= Thomas Sever =

Dr. Thomas L. Sever is an archaeologist with NASA's Marshall Space Flight Center. Dr. Sever is NASA's only archaeologist and works primarily with Dan Irwin to decode remote sensing readings. While most of his work has dealt with South American and ancient Mayan civilization, Dr. Sever has also used his skills in meteorology.

Remote sensing uses an apparatus that scans the earth with CAMS to detect features not seen by the human eye. While the sensitivity creates hundreds of readings and possibilities, specialists must analyze the data to determine the meanings.

Dr. Sever has found that thermal imaging can discover old routes and footpaths now covered by dense vegetation. By interpreting the data, NASA has located hundreds of old and abandoned cities, not previously known to exist.

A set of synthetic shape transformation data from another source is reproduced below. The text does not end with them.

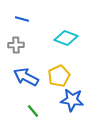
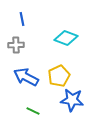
blue line: rotated 64 degrees clockwise
green line: rotated 24 degrees counterclockwise
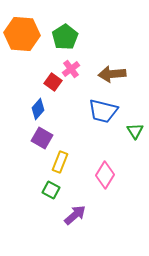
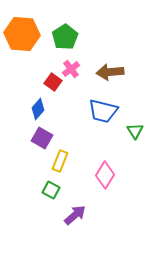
brown arrow: moved 2 px left, 2 px up
yellow rectangle: moved 1 px up
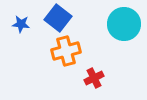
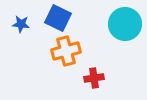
blue square: rotated 12 degrees counterclockwise
cyan circle: moved 1 px right
red cross: rotated 18 degrees clockwise
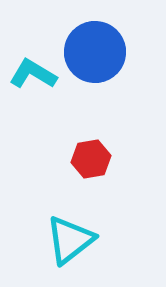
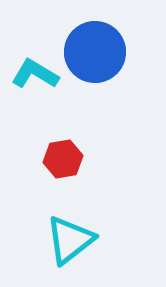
cyan L-shape: moved 2 px right
red hexagon: moved 28 px left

Sever also used remote sensing technology in Costa Rica. A project team of professionals from NASA and the University of Colorado searched in the mountains for ancient footpaths, the oldest known in the New World, buried under six volcanic deposits and obscured from the air by a 150-foot jungle canopy. The difference in moisture level of the soils detected by TIMS led to their discovery. Although they saw no physical evidence of the footpaths on the ground, the team dug trenches to confirm their existence through archaeological investigation. In addition, by following the footpaths and using predictive modeling, the project team located approximately 60 settlements and other sites in areas of the Costa Rican mountains that had been believed to be uninhabited in prehistoric times. He currently teaches at the University of Alabama in Huntsville (UAH).

== Articles by Sever ==
- Sever, Thomas L. 1994 Appendix G. Remote Sensing Study of the 1930 Hangar Locus. In Archaeological, Geophysical, and Remote Sensing Investigations of the 1930 Wight Brothers' Hangar, Wight-Patterson Air Force Base, Ohio, by David W. Babson, et al., USACERL Technical Report 98/98, July 1998. U. S. Army Corps of Engineers, Construction Engineering Research Laboratories, Champaign, Illinois.
- Sever, Thomas, NASA's Marshall Flight Center: A Regional Monitoring and Visualization System for the Meso-American Biological Corridor and Beyond
- Sever, Thomas, Irwin Daniel 2003. Landscape Archaeology: Remote-Sensing Investigation of the Ancient Maya in the Peten Rainforest of Northern Guatemala. Ancient Mesoamerica, 14, 113–122.